The official lottery is a gambling game with an aura of legitimacy. It has rules and procedures, of course—but more importantly it combines fantastic initial odds with this meritocratic belief that we’re all going to get rich someday. As a result, it’s more popular than ever, even as it becomes less likely that anyone will actually win the jackpot.
Cohen explains that America has long been defined politically by its aversion to taxation, which made state lotteries an attractive alternative for raising money for everything from civil defense to churches to schools. But a funny thing happened in the nineteen-sixties, as rising inflation and the costs of the Vietnam War weighed on the economy and states.
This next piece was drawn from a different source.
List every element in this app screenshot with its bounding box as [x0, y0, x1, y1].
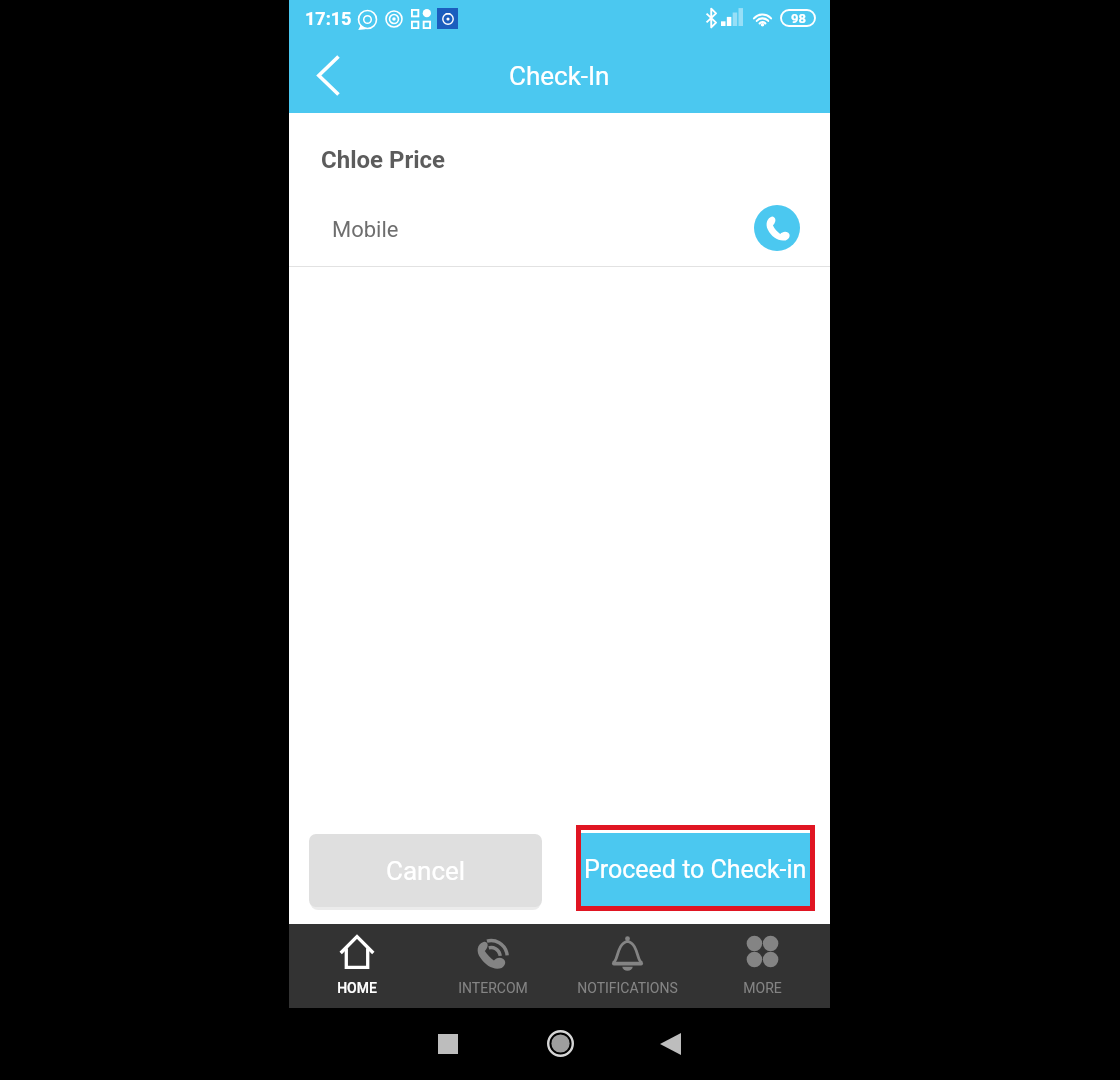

It became more difficult for politicians to maintain services without hiking taxes or cutting programs, and voters were turning away from both options in droves.
State lotteries became “budgetary miracles” that allowed officials to appear to raise hundreds of millions of dollars without ever touching the tax code or putting the burden on voters. This was especially true in New Hampshire, which embraced the first state-run modern lottery in 1964.
Once one state adopted a lottery, it was pretty common for bordering states to follow suit within a few years. That’s how the multi-state Powerball and Mega Millions games came into being. Then, with the rise of the Internet and mobile phones, it was easy for gamblers to take their tickets and winning numbers with them wherever they went, which led to the proliferation of instant-play games like scratch-offs.